MAZE… muscular character who loves to play cards rather than tour. Some poker games are legendary. Loaded trams often must wait for the game to to conclude before the driver boards the power unit. This disturbs Iris tremendously. These trams only make money when they’re moving people around.

KYLE…Another gay male chain smoker that gets treated well by Iris. Heavy set, beat up from cocaine addiction. Walks with a limp. Constantly sucking up his nose as you speak to him. Like a bad habit One of the only drivers to like Iris. For his reward, he only drives brand new, plush, air conditioned, vehicles with all the bells and whistles. Lucky me….he likes me.

RON & RITA… A married couple that work and carpool and live together. Nice normal folks.

ROBERT… An Eric Estrada look-a-like. Proud Mexican. Big shoulders and an even bigger……smile.

CHUCK… Drives for the music theater. Writes his own ticket, exempt from rules. Wears tank tops and flip flops mostly. Is exempt from Iris and answers only to music theater. He drives for the music bands themselves, and runs their errands and needs list. He himself is looked at as a rock star, Chuck is the MAN!

CLIFF… Gruff, gray and old and heavy set. Lines all over his face. Drove on shows for years, smokes heavy, likes an 8 hour day, for him it’s perfect as he usually leaves about 1 pm. Which is when we start getting very busy.

DENNIS… Old hippie, long unkept hair, shop steward. That means he is a liaison between drivers and management in any type of “tiff”, negotiation, or regulation violation. He also trains new Glamour tram drivers. He is superb at handling all these aspects.
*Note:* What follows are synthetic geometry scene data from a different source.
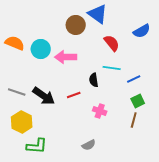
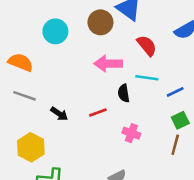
orange semicircle: (15, 43) -> (21, 62), moved
cyan circle: (41, 49) -> (55, 31), moved
pink arrow: (66, 57) -> (108, 64), moved
gray line: (17, 92) -> (24, 96), moved
black arrow: (44, 96) -> (59, 114), size x0.6

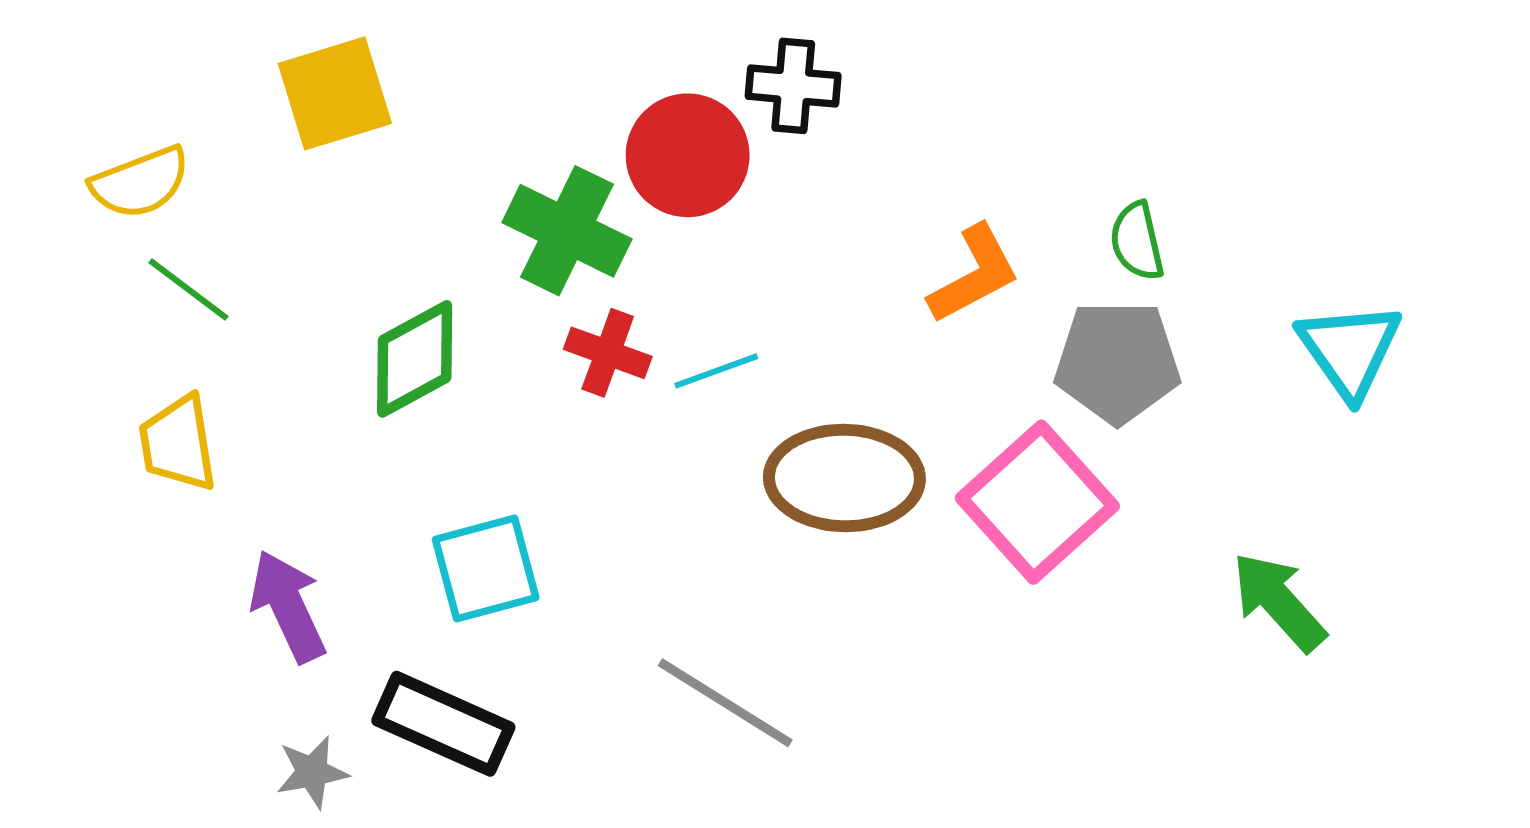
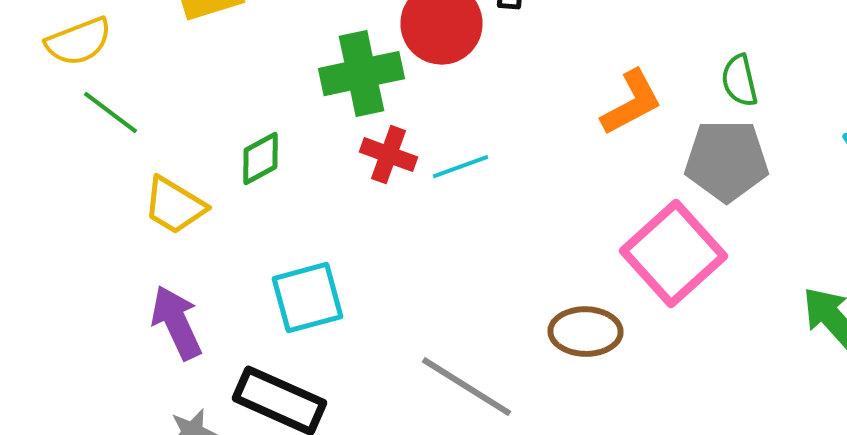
green cross: (567, 231) -> (362, 74), turned -38
green diamond: (415, 359) -> (260, 159), size x0.7
yellow trapezoid: (178, 443) -> (174, 206), moved, turned -50
brown ellipse: (844, 478) -> (586, 332), moved, size x0.7

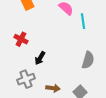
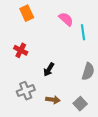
black arrow: (40, 58) -> (49, 69), moved

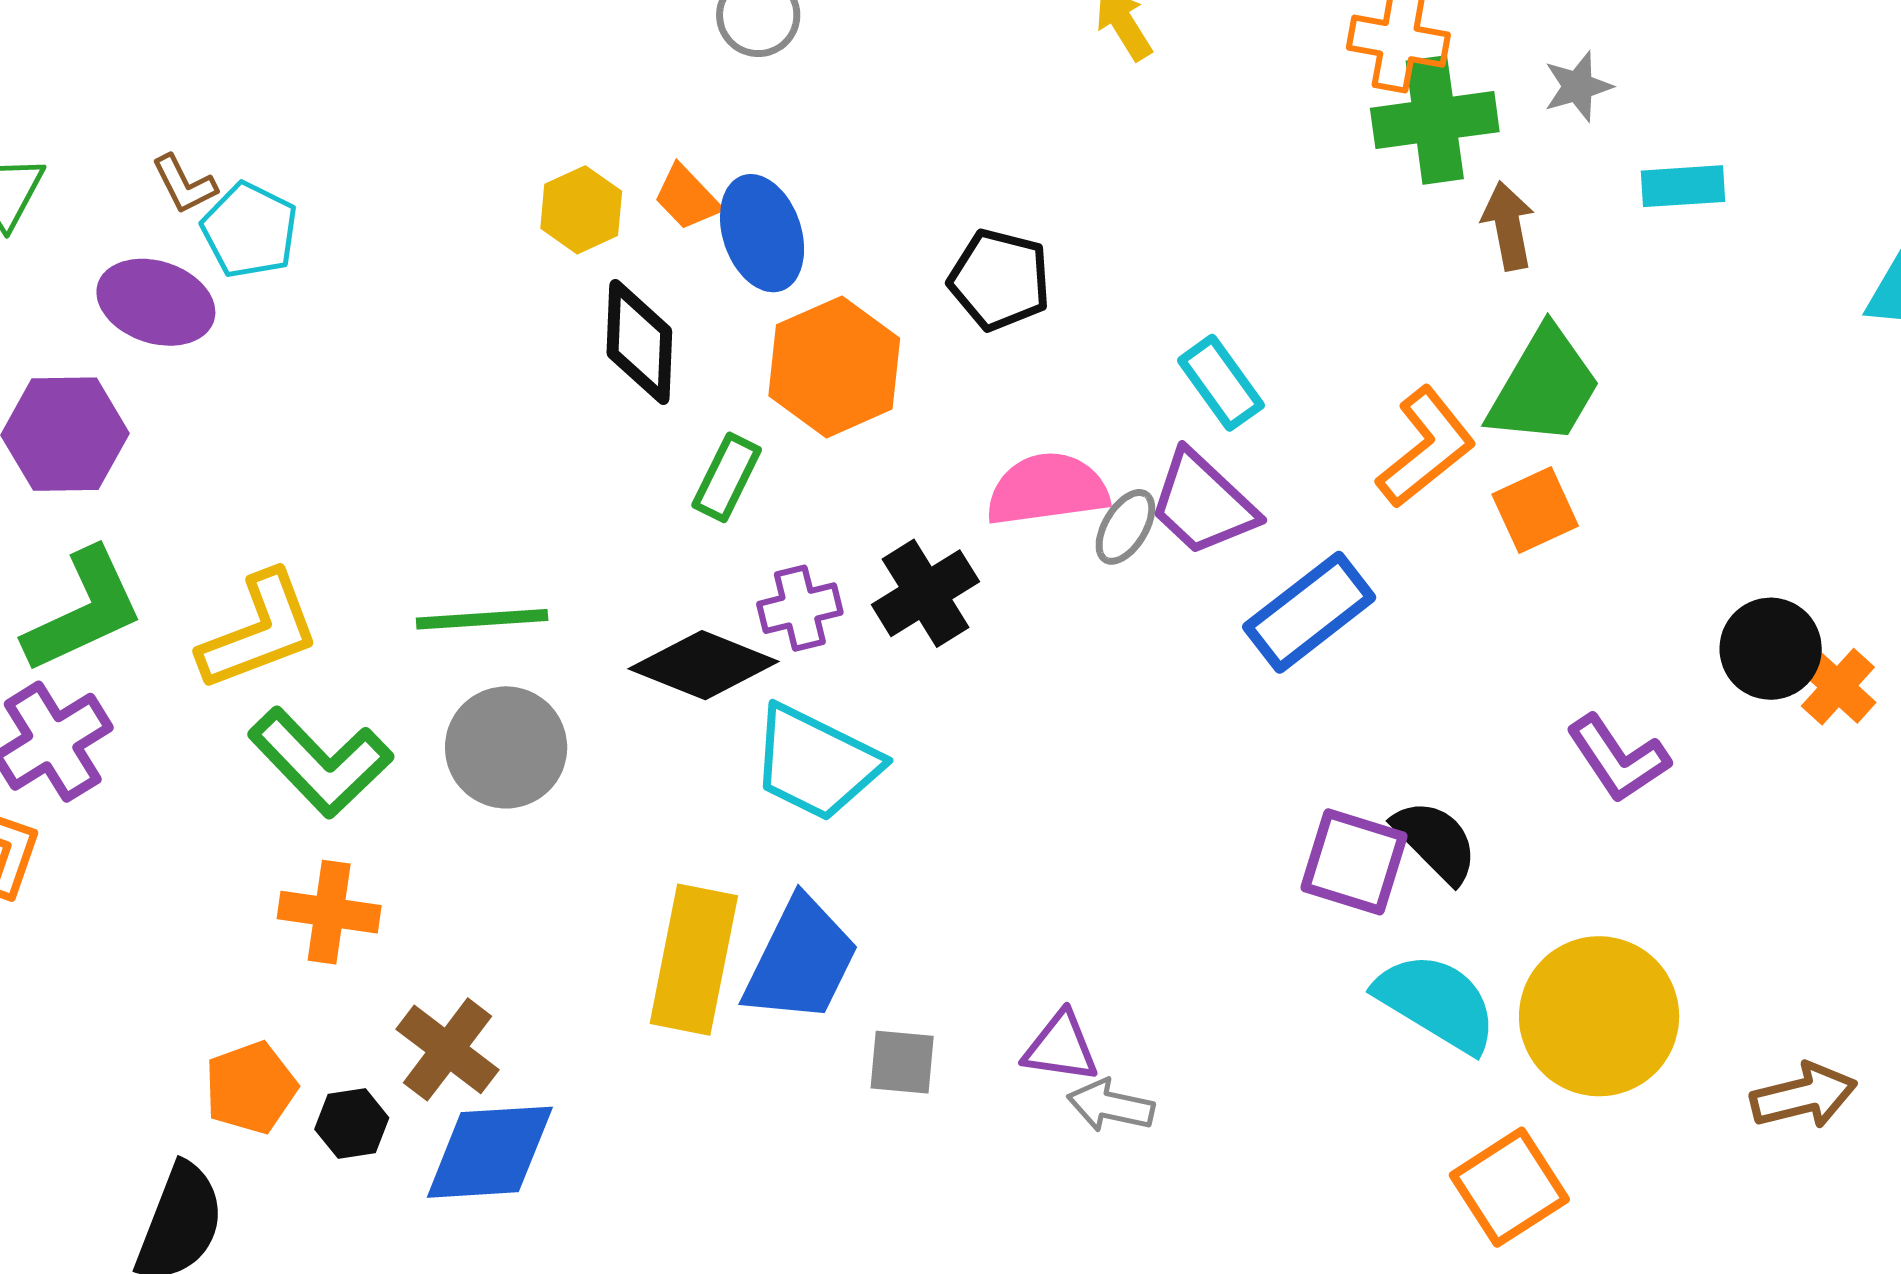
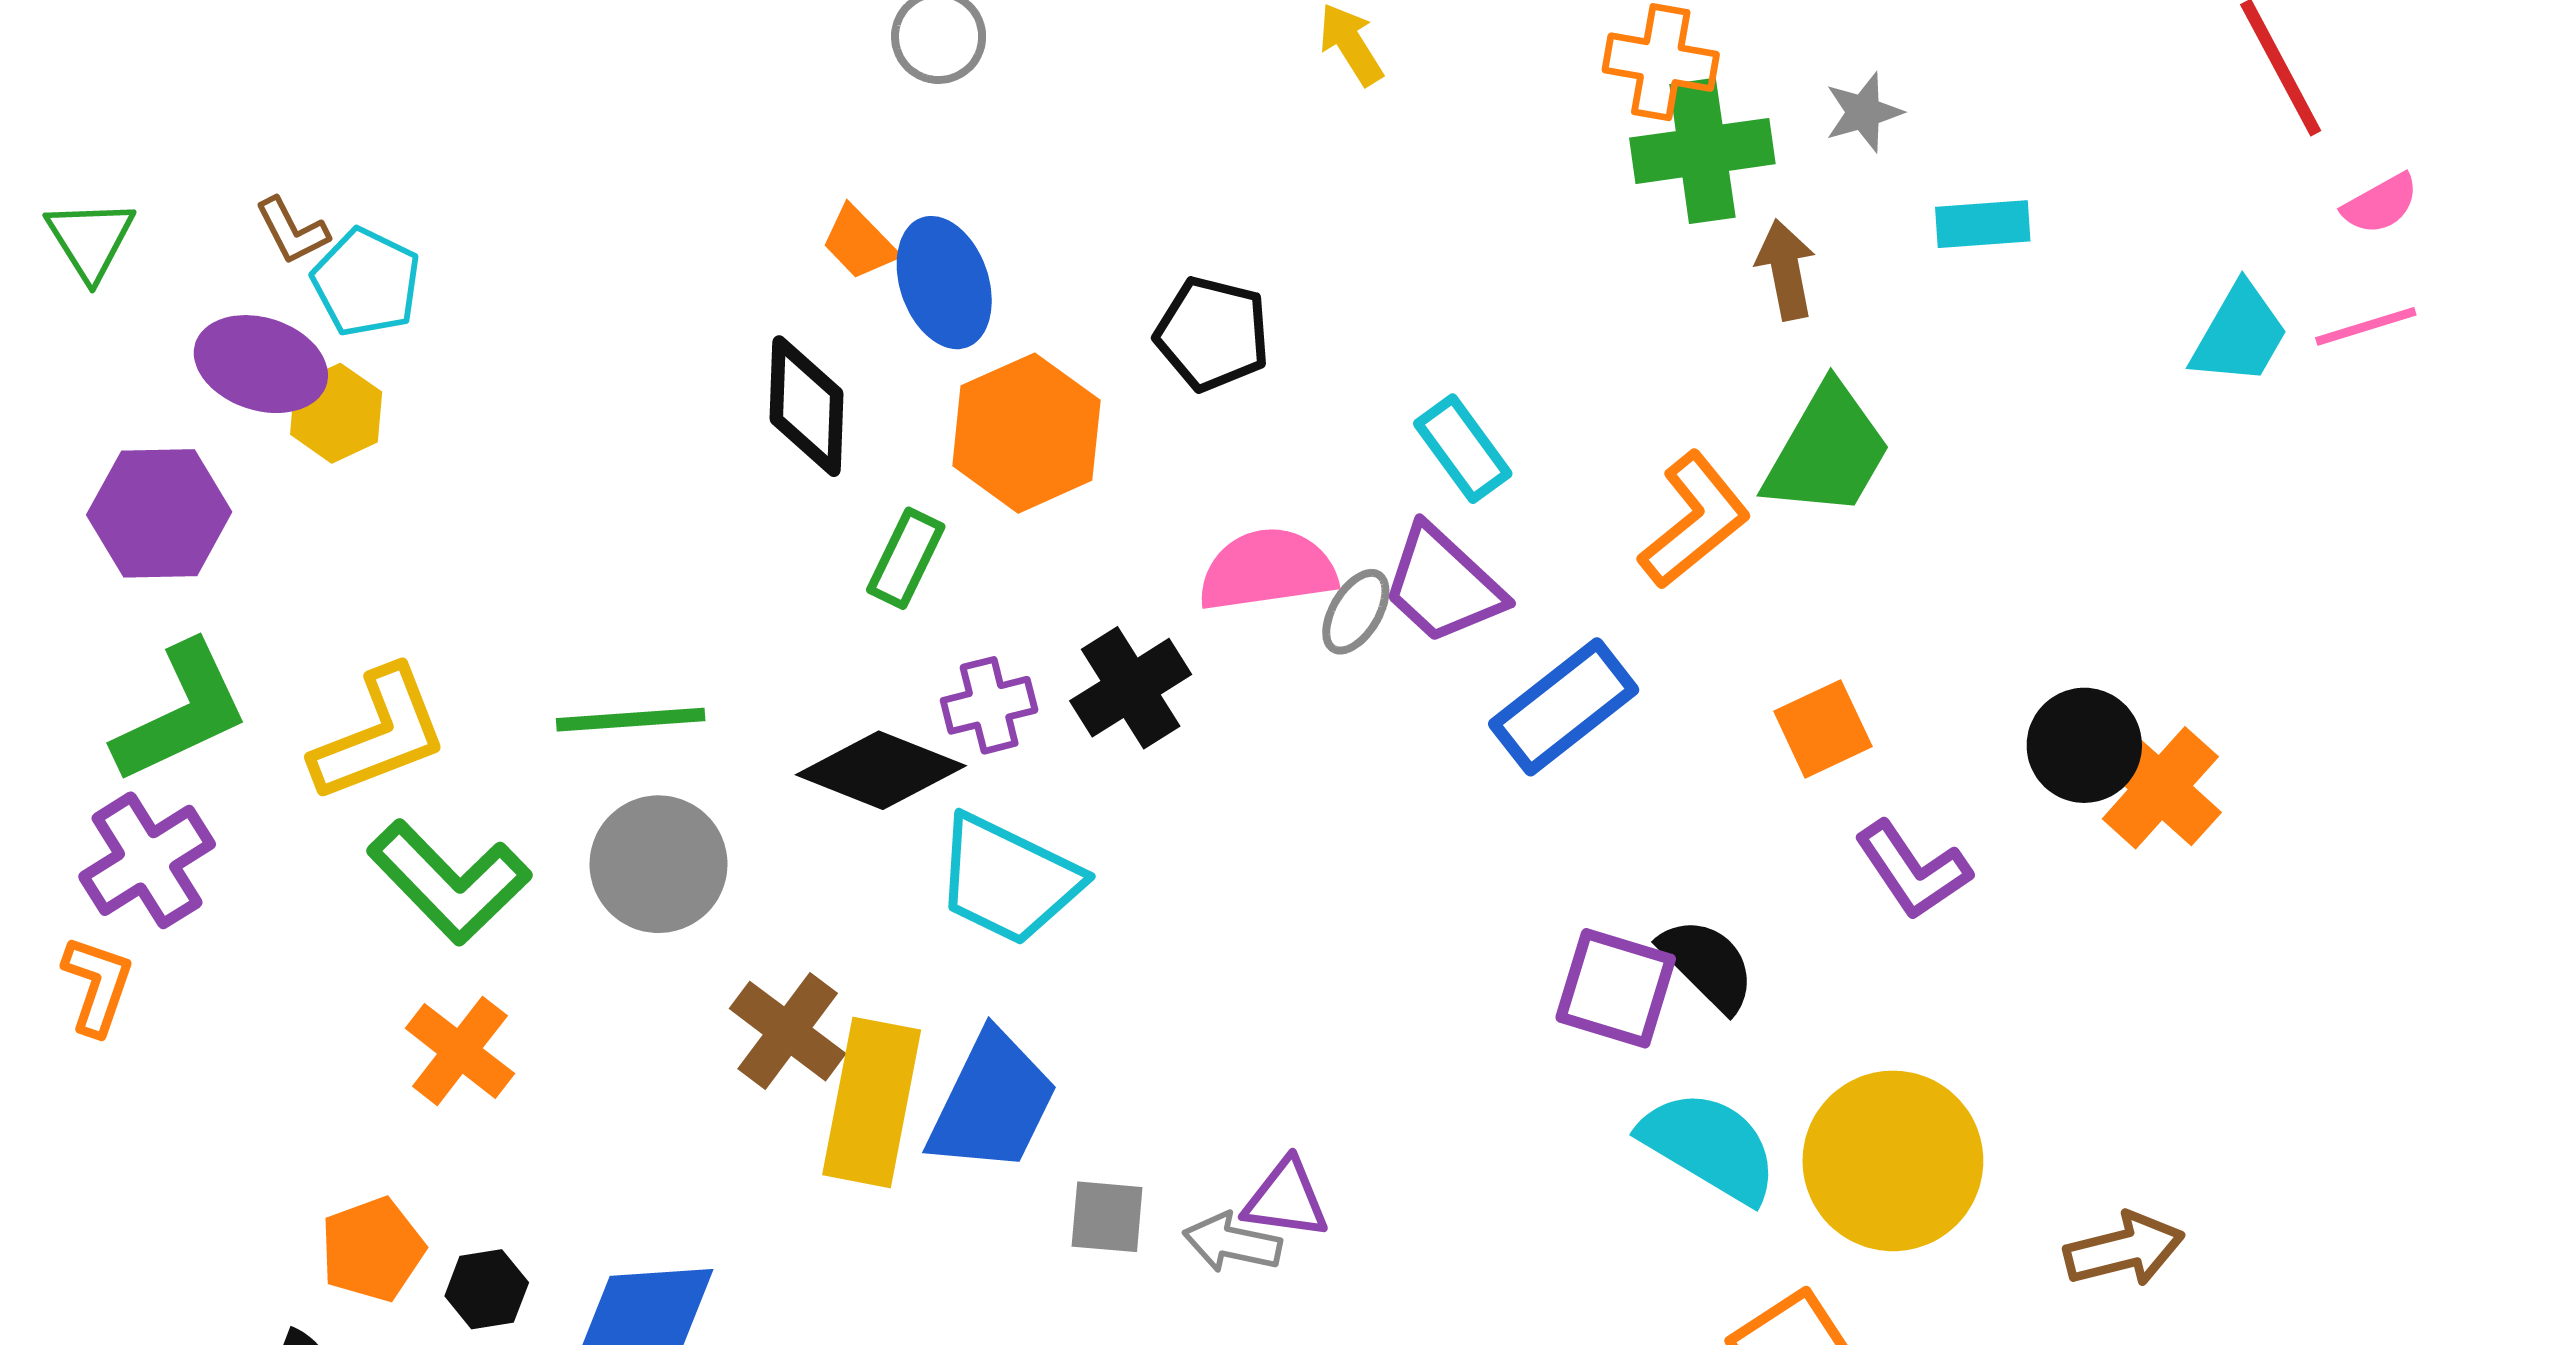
yellow hexagon: (581, 210) -> (336, 413), moved
orange square: (1535, 510) -> (1823, 729), moved
orange cross: (1838, 687) -> (2160, 788), size x1.4
orange cross: (329, 912) -> (460, 1051), turned 30
brown cross: (448, 1049) -> (788, 1031), moved
gray arrow: (1111, 1106) -> (1232, 1243), moved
ROSCOE… Skinny, tall Jewish fellow who often falls asleep in the tour animations and tram stops. Guides often need to wake him. Mind you, these animations can be ridiculously loud.

LINK… Afro- american in his mid-thirties. Rough customer. Jail time we affectionally call him. He hates us, the tourists, and the guides. Says he drove a school bus in Compton. Scary dude.

J J… Also afro-american, he doubles as BJ Baracus in the A-Team stunt show inside the theme park. When not driving a Glamour Tram, you may see him speed by in the A Team black and red van. Always smiling, and easily breaks into a big laugh.

VINCENT… A 300 pound ball of blubber. Short butch hair, stinks of sweat, always. She is short and may be a lesbian but who cares.You do not want to follow her in the driver’s seat. Food is usually all over the dash.

TILDA… Chain smoking, short hair, lesbian who matches Viktor in pure Iris hatred.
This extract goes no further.